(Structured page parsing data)
-- Opening Marker --

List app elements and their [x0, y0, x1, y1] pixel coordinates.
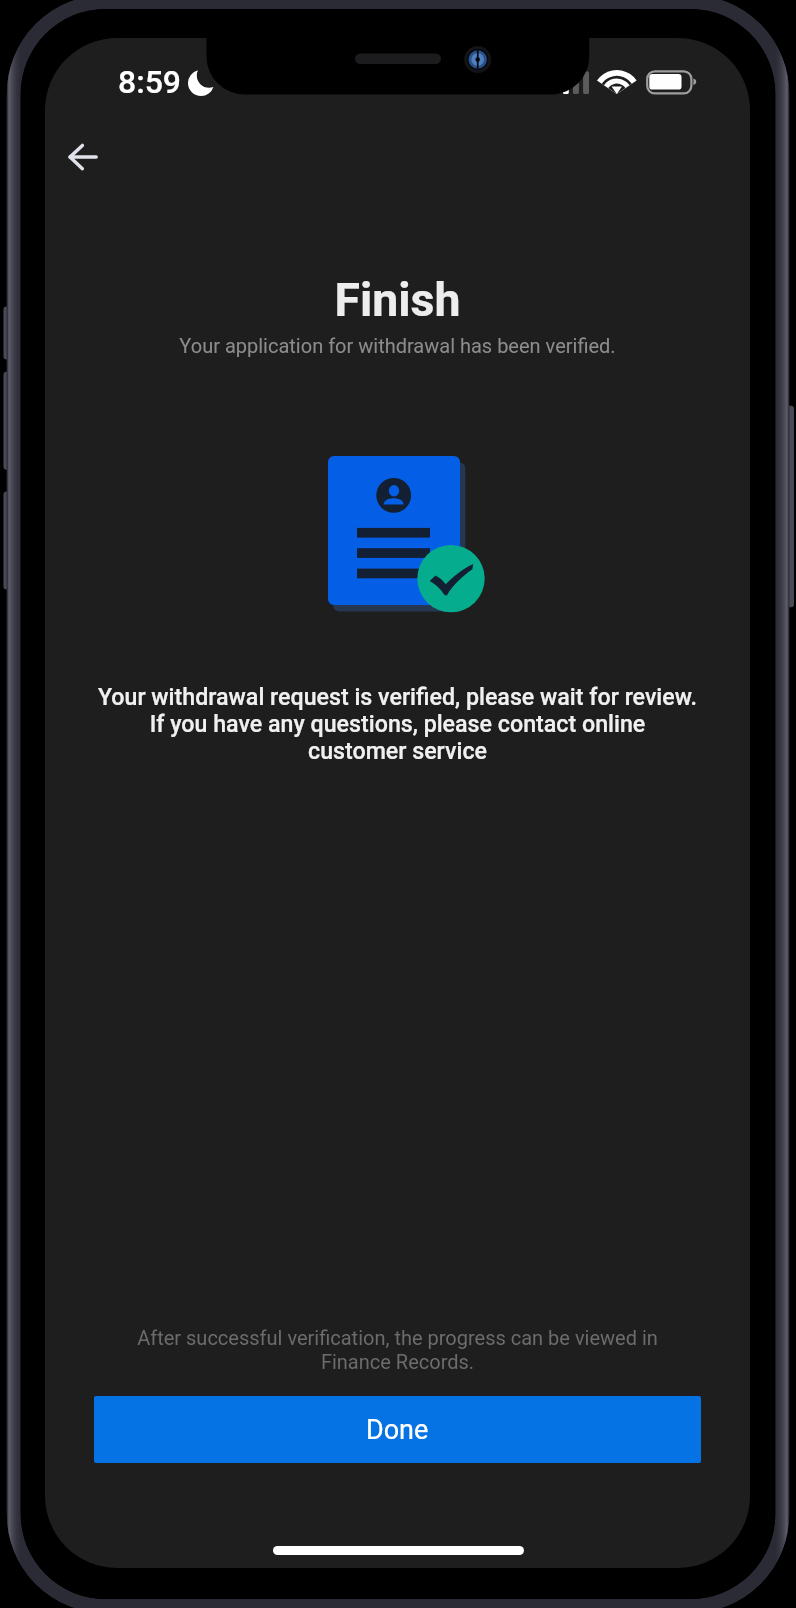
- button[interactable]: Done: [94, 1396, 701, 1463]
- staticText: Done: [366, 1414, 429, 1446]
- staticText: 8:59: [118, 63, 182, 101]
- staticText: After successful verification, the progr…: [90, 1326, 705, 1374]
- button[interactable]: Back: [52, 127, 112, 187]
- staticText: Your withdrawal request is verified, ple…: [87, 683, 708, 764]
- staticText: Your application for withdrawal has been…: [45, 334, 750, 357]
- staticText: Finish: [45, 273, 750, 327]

-- Closing Marker --

# EXERCISE
Retype all the data exactly, please, without pictures.

# ANSWER BOX
List app elements and their [x0, y0, x1, y1] pixel coordinates.
- button[interactable]: Done: [94, 1396, 701, 1463]
- staticText: Done: [366, 1414, 429, 1446]
- staticText: 8:59: [118, 63, 182, 101]
- staticText: After successful verification, the progr…: [90, 1326, 705, 1374]
- button[interactable]: Back: [52, 127, 112, 187]
- staticText: Your withdrawal request is verified, ple…: [87, 683, 708, 764]
- staticText: Your application for withdrawal has been…: [45, 334, 750, 357]
- staticText: Finish: [45, 273, 750, 327]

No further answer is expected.